In 2013 the Labour Court in Burda v Integcomm (Pty) Ltd held that unfair-dismissal proceedings may not be commenced or proceeded with, without the written consent of the business rescue practitioner or leave of the high court that has jurisdiction. What is important to consider here again is not that the court outright denied the employee his right in commencing proceedings in the Labour Court against a company (in business rescue), but rather encouraged the employee to first pursue certain channels as provided by the Act before proceeding with its claim. 

A separate question arising out of the workplace concerns which court is to be approached to see the upliftment of the section 133 moratorium. The reference to "court" in Chapter 6 must be interpreted as conferring exclusive jurisdiction on the high court in business rescue related matters and on matters relating to the upliftment of the moratorium.
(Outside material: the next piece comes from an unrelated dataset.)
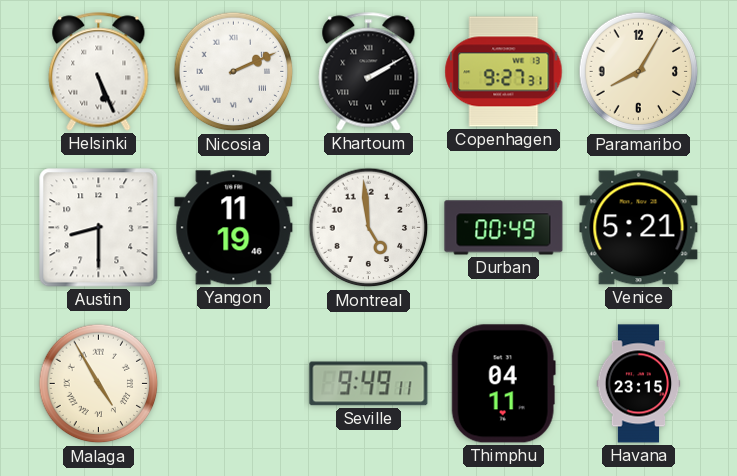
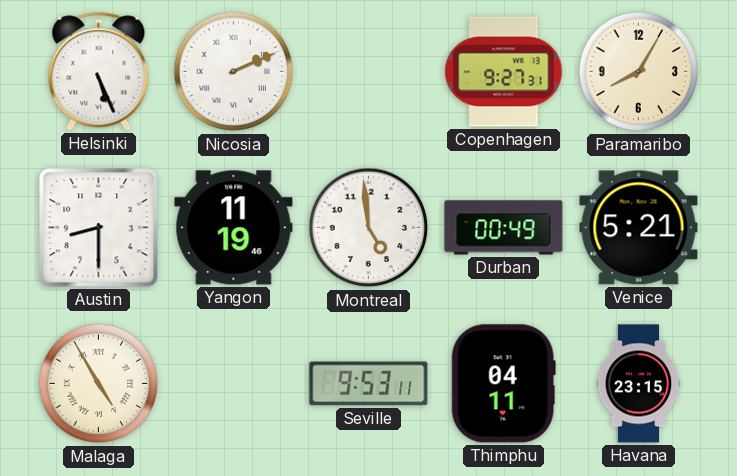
Khartoum: 2:10 -> none
Seville: 9:49 -> 9:53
In our view the conclusion was correctly reached by the Labour Court in the recent decision of Izak Bosman Marais and 56 Others v Shiva Uranium (Pty) Ltd (in business rescue) and Others where the Labour Court in September 2018 reasoned that the legislature was clear in making provision for a forum (being the high court) to deal with litigation emanating from business rescue proceedings (that is definition of "court" in section 128(1)(e) of the Act) to mean the high court and not a court like the Labour Court. 

In conclusion, an assessment of the above shows that one cannot place a standard in law which results in all employees being barred from bringing claims for relief in terms labour issues against a company in rescue. Employees are still afforded this right. Although the moratorium still applies, it is not an absolute bar (as confirmed in the matter of Kythera Court c Le Rendez-Vous Café' CC t/a News Café Bedfordview and another in 2016) and employees can still approach the courts for the relevant relief depending on the facts of the matter. However, the business rescue practitioner in his mandate to rescue the company should surely be advanced his discretion in allowing such claims to proceeded and if the employee still feels affected by his decision, he may always approach the high court for the upliftment of the moratorium.